It's one of those things that are just a part of our daily life. Yeah, there are times when you just want to scream! Times I want to cry.
then... I do! I do scream. I do cry. To God. He hears me. Even the words that I do not say.
Luke amazes me honestly. I have a small understand of how hard it is for him just to function at such a high level. It takes so much for him to make it at school daily. The minute he gets into the van, I can tell what kind of day he's had. There is not pretending the day went well for a child with autism. If it sucked ~ than, it sucked! If the day was okay or good ~ you'll know that too.
Today, well, it was one of those days where I just look at him and wonder what the future will hold. I wonder what God's plans are for my beautiful little boy. Luke has learned to control so much as he has grown and matured. When he was younger, he'd lay flat on the floor and have meltdowns...very loud meltdowns!! Those don't happen much anymore. They do pop up once in a while when he is tired and cranky. Luke has gotten better about actually looking at people in the eyes. It's still hard for him and not consistent, but so much better. Most of his little quirks, he does at home where he feels safe. It's been a long journey, but over all, he's doing better.
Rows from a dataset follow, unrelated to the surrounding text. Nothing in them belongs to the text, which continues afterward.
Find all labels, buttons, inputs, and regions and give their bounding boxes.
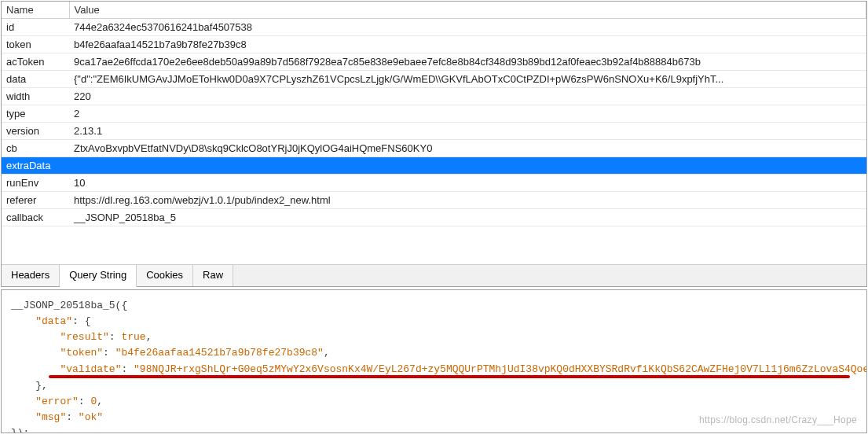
table-row[interactable]: width220 — [2, 88, 866, 105]
json-val-validate: "98NQJR+rxgShLQr+G0eq5zMYwY2x6VsosnKx4W/… — [134, 363, 867, 375]
jsonp-callback-open: __JSONP_20518ba_5({ — [11, 300, 127, 311]
col-header-name[interactable]: Name — [2, 2, 69, 19]
param-name-cell: version — [2, 123, 69, 140]
response-body-panel: __JSONP_20518ba_5({ "data": { "result": … — [1, 289, 867, 433]
table-row[interactable]: tokenb4fe26aafaa14521b7a9b78fe27b39c8 — [2, 36, 866, 53]
param-value-cell: b4fe26aafaa14521b7a9b78fe27b39c8 — [69, 36, 866, 53]
table-row[interactable]: cbZtxAvoBxvpbVEtfatNVDy\D8\skq9CklcO8otY… — [2, 140, 866, 157]
json-key-error: "error" — [35, 396, 79, 407]
json-key-token: "token" — [60, 347, 103, 359]
tab-query-string[interactable]: Query String — [60, 265, 137, 287]
table-row[interactable]: type2 — [2, 105, 866, 123]
param-value-cell: 10 — [69, 175, 866, 192]
json-val-token: "b4fe26aafaa14521b7a9b78fe27b39c8" — [115, 347, 324, 359]
param-value-cell — [69, 157, 866, 175]
param-name-cell: data — [2, 71, 69, 88]
param-name-cell: id — [2, 19, 69, 36]
table-row[interactable]: version2.13.1 — [2, 123, 866, 140]
json-key-validate: "validate" — [60, 363, 121, 375]
param-value-cell: __JSONP_20518ba_5 — [69, 209, 866, 226]
json-key-data: "data" — [35, 315, 72, 327]
param-value-cell: 744e2a6324ec5370616241baf4507538 — [69, 19, 866, 36]
table-row[interactable]: extraData — [2, 157, 866, 175]
table-row[interactable]: id744e2a6324ec5370616241baf4507538 — [2, 19, 866, 36]
param-name-cell: acToken — [2, 53, 69, 71]
tab-headers[interactable]: Headers — [2, 265, 60, 286]
param-name-cell: cb — [2, 140, 69, 157]
json-brace-data: : { — [72, 315, 90, 327]
param-value-cell: https://dl.reg.163.com/webzj/v1.0.1/pub/… — [69, 192, 866, 209]
table-row[interactable]: acToken9ca17ae2e6ffcda170e2e6ee8deb50a99… — [2, 53, 866, 71]
table-row[interactable]: callback__JSONP_20518ba_5 — [2, 209, 866, 226]
table-row[interactable]: refererhttps://dl.reg.163.com/webzj/v1.0… — [2, 192, 866, 209]
param-value-cell: {"d":"ZEM6IkUMGAvJJMoEToHkw0D0a9X7CPLysz… — [69, 71, 866, 88]
tab-cookies[interactable]: Cookies — [137, 265, 193, 286]
param-name-cell: runEnv — [2, 175, 69, 192]
detail-tabs-bar: HeadersQuery StringCookiesRaw — [2, 264, 866, 286]
param-name-cell: width — [2, 88, 69, 105]
param-value-cell: 9ca17ae2e6ffcda170e2e6ee8deb50a99a89b7d5… — [69, 53, 866, 71]
json-key-msg: "msg" — [35, 411, 66, 423]
tab-raw[interactable]: Raw — [193, 265, 233, 286]
param-name-cell: callback — [2, 209, 69, 226]
param-value-cell: 220 — [69, 88, 866, 105]
param-value-cell: 2 — [69, 105, 866, 123]
json-close-data: }, — [35, 380, 48, 392]
params-table-container: Name Value id744e2a6324ec5370616241baf45… — [2, 2, 866, 264]
request-params-panel: Name Value id744e2a6324ec5370616241baf45… — [1, 1, 867, 287]
json-val-result: true — [121, 331, 145, 343]
param-value-cell: 2.13.1 — [69, 123, 866, 140]
col-header-value[interactable]: Value — [69, 2, 866, 19]
table-row[interactable]: data{"d":"ZEM6IkUMGAvJJMoEToHkw0D0a9X7CP… — [2, 71, 866, 88]
param-name-cell: referer — [2, 192, 69, 209]
jsonp-callback-close: }); — [11, 427, 29, 433]
table-row[interactable]: runEnv10 — [2, 175, 866, 192]
params-table: Name Value id744e2a6324ec5370616241baf45… — [2, 2, 866, 226]
json-key-result: "result" — [60, 331, 108, 343]
param-name-cell: type — [2, 105, 69, 123]
watermark-text: https://blog.csdn.net/Crazy___Hope — [699, 413, 857, 428]
param-name-cell: token — [2, 36, 69, 53]
param-name-cell: extraData — [2, 157, 69, 175]
json-val-msg: "ok" — [79, 411, 103, 423]
param-value-cell: ZtxAvoBxvpbVEtfatNVDy\D8\skq9CklcO8otYRj… — [69, 140, 866, 157]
He has a social studies test tomorrow and he studied so hard tonight. Science & social studies is so hard for him. Those sixth grade text books are not even written on a sixth grade level. Did you know that? If you analyze the word content and such, it's about an eighth grade level. That is a big stretch for a boy that's reading maybe a third or fourth grade level! :( But, Luke tries. He tries so hard. It's hard to know your different and know that it's so much harder for you ~ and try to stay positive. Somehow, Luke does. I know that's God hand in his life and I pray for that to continue. He inspires me! What a blessing through it all!
1 comment:
He stays positive because you do! He has an awesome teacher. : ) We all cry out to God, and He DOES hear us. I'm sure of it. I pray for God to continue to keep Luke close too! Bless you and your family-you are so sweet.